A noter : Dans les structures d’au moins 50 salariés, l’employeur doit publier chaque année, au plus tard le 1er mars, des indicateurs sur les écarts de rémunération entre les femmes et les hommes et sur les actions mises en œuvre pour les supprimer (C. trav., art. L. 1142-8 et D. 1142-4).
Si les écarts de rémunération excèdent certains niveaux fixés par le code du travail, la négociation relative à l’égalité professionnelle devra prévoir des dispositifs pour corriger et rattraper les écarts de salaire sous peine de pénalités financières.
A noter : Le CSE doit être associé au respect du principe d’égalité de traitement entre les femmes et les hommes. En vertu de l’article L. 2312-17 du code du travail, il est consulté sur la politique sociale de l’entreprise ou de l’association, les conditions de travail et d’emploi. Un accord d’entreprise peut fixer le contenu, la périodicité et les modalités de cette consultation (C. trav., art. L. 2312-19). A défaut d’accord, la consultation annuelle porte notamment sur l’égalité professionnelle entre les femmes et les hommes (C. trav., art. L. 2312-26).
• MODÈLE DE CLAUSE À INSÉRER DANS LES CONTRATS DE TRAVAIL À TEMPS PARTIEL
Article X – Egalité de traitement avec les salariés à temps plein et priorité d’affectation à un travail à temps complet
Le salarié bénéficie de tous droits et avantages reconnus aux salariés à temps complet travaillant pour l’employeur, au prorata de son temps de travail.

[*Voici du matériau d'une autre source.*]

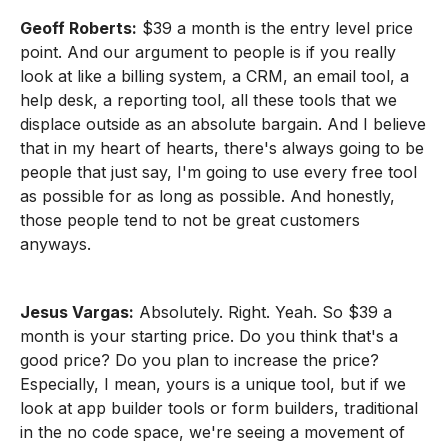
Geoff Roberts:
$39 a month is the entry level price
point. And our argument to people is if you really
look at like a billing system, a CRM, an email tool, a
help desk, a reporting tool, all these tools that we
displace outside as an absolute bargain. And I believe
that in my heart of hearts, there's always going to be
people that just say, I'm going to use every free tool
as possible for as long as possible. And honestly,
those people tend to not be great customers
anyways.
Jesus Vargas:
Absolutely. Right. Yeah. So $39 a
month is your starting price. Do you think that's a
good price? Do you plan to increase the price?
Especially, I mean, yours is a unique tool, but if we
look at app builder tools or form builders, traditional
in the no code space, we're seeing a movement of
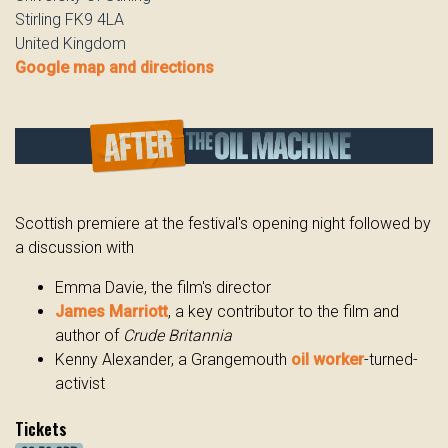
Stirling FK9 4LA
United Kingdom
Google map and directions
Scottish premiere at the festival's opening night followed by
a discussion with
Emma Davie, the film's director
James Marriott
, a key contributor to the film and
author of
Crude Britannia
Kenny Alexander, a Grangemouth
oil worker
-turned-
activist
Tickets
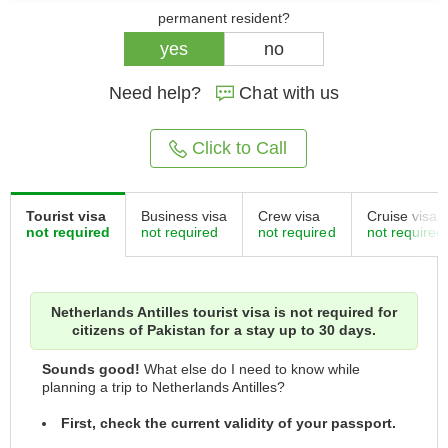
permanent resident?
yes
no
Need help?
Chat with us
Click to Call
Tourist visa
Business visa
Crew visa
Cruise visa
not required
not required
not required
not required
Netherlands Antilles tourist visa is not required for
citizens of Pakistan for a stay up to 30 days.
Sounds good!
What else do I need to know while
planning a trip to Netherlands Antilles?
First, check the current validity of your passport.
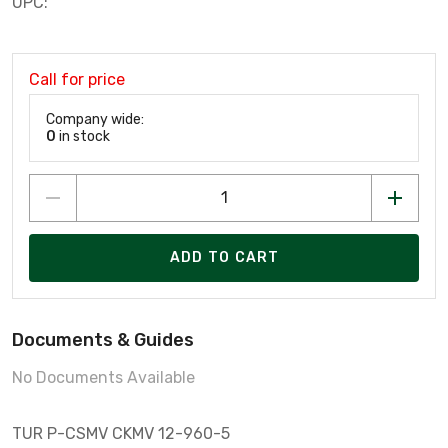
UPC:
Call for price
Company wide:
0
in stock
ADD TO CART
Documents & Guides
No Documents Available
TUR P-CSMV CKMV 12-960-5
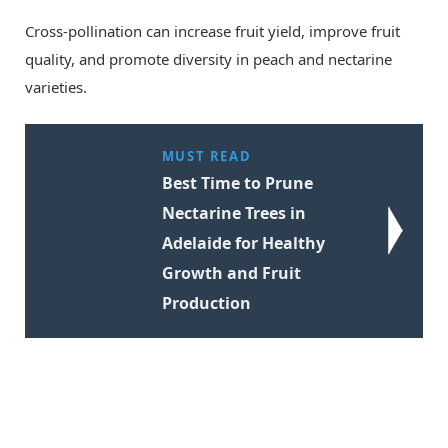
Cross-pollination can increase fruit yield, improve fruit
quality, and promote diversity in peach and nectarine
varieties.
MUST READ
Best Time to Prune
Nectarine Trees in
Adelaide for Healthy
Growth and Fruit
Production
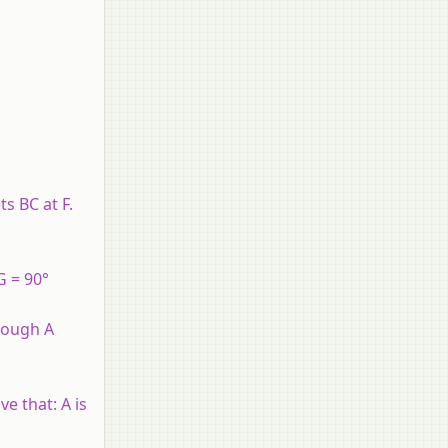
s BC at F.
G = 90°
hrough A
e that: A is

L’employeur garantit aux salariés à temps partiel un traitement équivalent à celui des salariés à temps complet, en ce qui concerne les possibilités de promotion, de déroulement de carrière et d’accès à la formation.
Les salariés à temps partiel bénéficient d’une priorité d’affectation aux emplois à temps complet ressortissant de leur qualification professionnelle qui seraient créés ou qui deviendraient vacants dans les conditions légales en vigueur.